====== Dataset extract

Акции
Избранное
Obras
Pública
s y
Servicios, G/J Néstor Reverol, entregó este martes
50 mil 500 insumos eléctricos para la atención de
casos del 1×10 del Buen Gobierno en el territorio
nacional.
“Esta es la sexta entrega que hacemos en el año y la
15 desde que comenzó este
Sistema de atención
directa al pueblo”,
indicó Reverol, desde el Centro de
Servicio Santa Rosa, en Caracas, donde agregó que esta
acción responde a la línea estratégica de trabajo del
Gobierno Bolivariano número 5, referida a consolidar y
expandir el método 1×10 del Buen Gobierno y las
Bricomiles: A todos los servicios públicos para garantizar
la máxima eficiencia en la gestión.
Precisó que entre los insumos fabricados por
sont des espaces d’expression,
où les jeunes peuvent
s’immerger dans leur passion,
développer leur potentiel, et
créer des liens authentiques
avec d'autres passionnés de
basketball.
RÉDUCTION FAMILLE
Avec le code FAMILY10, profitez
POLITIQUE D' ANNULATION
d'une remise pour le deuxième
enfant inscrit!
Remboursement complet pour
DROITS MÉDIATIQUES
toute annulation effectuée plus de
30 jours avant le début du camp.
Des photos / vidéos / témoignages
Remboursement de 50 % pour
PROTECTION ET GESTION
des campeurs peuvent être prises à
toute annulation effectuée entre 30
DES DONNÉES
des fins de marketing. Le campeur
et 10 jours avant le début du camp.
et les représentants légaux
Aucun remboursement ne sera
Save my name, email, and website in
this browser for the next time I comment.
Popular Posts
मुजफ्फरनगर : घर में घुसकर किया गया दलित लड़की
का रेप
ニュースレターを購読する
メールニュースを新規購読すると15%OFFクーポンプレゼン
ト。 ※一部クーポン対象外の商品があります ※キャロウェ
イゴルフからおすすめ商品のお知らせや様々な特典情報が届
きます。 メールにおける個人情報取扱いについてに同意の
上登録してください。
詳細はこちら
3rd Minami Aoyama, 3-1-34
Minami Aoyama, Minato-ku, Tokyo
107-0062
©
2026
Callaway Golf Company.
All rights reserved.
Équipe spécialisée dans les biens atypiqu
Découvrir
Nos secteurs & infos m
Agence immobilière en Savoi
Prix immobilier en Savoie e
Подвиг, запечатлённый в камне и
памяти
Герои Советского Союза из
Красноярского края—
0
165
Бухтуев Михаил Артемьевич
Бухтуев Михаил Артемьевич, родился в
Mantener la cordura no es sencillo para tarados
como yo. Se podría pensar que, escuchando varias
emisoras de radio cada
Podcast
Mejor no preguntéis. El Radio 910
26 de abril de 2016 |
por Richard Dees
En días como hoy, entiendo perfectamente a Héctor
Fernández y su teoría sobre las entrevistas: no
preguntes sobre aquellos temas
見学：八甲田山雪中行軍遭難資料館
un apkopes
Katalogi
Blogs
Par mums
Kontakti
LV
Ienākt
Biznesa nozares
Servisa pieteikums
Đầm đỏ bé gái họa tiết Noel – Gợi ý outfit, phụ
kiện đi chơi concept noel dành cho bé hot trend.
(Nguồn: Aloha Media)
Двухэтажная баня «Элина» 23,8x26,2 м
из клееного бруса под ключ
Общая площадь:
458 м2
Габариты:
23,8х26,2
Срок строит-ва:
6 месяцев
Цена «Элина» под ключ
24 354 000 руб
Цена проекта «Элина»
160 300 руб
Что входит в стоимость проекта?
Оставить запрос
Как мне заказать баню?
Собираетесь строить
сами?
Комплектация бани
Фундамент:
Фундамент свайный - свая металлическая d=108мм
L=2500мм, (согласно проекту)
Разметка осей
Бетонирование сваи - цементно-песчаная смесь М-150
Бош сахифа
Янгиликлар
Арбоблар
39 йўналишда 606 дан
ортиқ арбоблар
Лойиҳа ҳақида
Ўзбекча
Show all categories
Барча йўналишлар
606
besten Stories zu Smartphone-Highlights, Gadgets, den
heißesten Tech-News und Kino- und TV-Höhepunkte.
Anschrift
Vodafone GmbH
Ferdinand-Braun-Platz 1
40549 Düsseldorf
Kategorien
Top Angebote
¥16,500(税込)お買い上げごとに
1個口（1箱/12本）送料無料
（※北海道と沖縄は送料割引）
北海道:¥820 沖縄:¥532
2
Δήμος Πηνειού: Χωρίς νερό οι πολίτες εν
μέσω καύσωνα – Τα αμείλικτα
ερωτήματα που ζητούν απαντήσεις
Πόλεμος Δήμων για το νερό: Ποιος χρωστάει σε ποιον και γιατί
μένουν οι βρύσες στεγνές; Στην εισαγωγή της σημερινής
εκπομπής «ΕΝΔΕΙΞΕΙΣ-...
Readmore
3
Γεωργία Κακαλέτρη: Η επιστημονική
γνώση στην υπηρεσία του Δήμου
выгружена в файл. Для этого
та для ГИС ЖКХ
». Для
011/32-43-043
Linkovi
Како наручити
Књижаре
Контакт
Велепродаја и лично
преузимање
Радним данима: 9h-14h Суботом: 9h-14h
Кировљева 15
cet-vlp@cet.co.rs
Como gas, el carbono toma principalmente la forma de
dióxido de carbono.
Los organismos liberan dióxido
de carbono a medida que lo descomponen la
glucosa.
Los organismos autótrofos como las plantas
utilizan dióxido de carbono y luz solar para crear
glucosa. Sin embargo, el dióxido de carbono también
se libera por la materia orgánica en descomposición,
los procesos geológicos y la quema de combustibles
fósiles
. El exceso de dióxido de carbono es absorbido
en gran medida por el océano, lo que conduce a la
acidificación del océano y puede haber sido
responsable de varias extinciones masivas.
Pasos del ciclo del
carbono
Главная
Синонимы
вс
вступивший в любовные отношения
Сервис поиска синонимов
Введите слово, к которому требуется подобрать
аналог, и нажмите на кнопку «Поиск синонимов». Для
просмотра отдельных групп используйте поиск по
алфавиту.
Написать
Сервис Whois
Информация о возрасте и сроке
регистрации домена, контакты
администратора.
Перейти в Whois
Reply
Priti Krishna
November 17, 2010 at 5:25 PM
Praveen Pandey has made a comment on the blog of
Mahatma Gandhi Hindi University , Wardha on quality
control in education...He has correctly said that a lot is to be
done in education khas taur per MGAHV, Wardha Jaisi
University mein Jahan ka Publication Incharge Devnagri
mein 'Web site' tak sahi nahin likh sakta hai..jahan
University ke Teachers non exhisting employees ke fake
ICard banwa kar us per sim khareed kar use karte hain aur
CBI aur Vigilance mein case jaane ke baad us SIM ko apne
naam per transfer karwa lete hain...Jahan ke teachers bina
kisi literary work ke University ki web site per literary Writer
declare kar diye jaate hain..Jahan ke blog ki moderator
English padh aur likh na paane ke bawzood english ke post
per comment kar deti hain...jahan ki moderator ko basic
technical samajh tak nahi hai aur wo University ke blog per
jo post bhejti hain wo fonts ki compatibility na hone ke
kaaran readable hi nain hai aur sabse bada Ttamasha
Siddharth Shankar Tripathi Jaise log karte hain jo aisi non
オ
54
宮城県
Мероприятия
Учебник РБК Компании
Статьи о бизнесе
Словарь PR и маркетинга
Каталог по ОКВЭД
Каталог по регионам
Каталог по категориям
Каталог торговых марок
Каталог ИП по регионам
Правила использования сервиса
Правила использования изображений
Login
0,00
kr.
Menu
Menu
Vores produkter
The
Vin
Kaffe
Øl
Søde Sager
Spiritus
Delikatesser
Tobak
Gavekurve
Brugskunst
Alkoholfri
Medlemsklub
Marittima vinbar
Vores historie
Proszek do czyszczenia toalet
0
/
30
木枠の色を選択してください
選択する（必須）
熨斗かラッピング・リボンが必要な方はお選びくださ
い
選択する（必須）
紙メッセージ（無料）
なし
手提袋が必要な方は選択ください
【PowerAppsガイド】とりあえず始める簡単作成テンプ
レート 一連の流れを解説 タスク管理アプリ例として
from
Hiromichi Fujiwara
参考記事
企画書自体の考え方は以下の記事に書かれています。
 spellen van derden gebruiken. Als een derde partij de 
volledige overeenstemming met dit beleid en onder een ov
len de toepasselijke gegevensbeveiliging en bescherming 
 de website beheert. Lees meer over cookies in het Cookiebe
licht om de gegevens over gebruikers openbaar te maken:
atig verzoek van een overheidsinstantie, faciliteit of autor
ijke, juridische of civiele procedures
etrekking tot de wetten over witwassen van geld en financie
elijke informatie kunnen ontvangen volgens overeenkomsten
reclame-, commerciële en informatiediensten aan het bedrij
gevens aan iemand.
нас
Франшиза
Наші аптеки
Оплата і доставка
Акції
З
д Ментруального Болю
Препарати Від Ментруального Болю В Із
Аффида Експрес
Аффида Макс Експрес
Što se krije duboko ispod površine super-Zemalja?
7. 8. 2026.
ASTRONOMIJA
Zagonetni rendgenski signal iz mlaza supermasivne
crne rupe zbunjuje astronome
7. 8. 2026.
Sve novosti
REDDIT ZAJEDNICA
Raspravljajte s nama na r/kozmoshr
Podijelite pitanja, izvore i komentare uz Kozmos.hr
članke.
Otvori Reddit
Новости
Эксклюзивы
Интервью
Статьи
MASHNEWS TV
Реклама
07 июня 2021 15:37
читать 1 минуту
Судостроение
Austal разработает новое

============

◆ **Goal of the exercise**
Your task is to restate, word for word, only those lines above that fall between the line holding "développer leur potentiel, et" and the line holding "toute annulation effectuée plus de", inclusive.

◆ **Exercise result**
développer leur potentiel, et
créer des liens authentiques
avec d'autres passionnés de
basketball.
RÉDUCTION FAMILLE
Avec le code FAMILY10, profitez
POLITIQUE D' ANNULATION
d'une remise pour le deuxième
enfant inscrit!
Remboursement complet pour
DROITS MÉDIATIQUES
toute annulation effectuée plus de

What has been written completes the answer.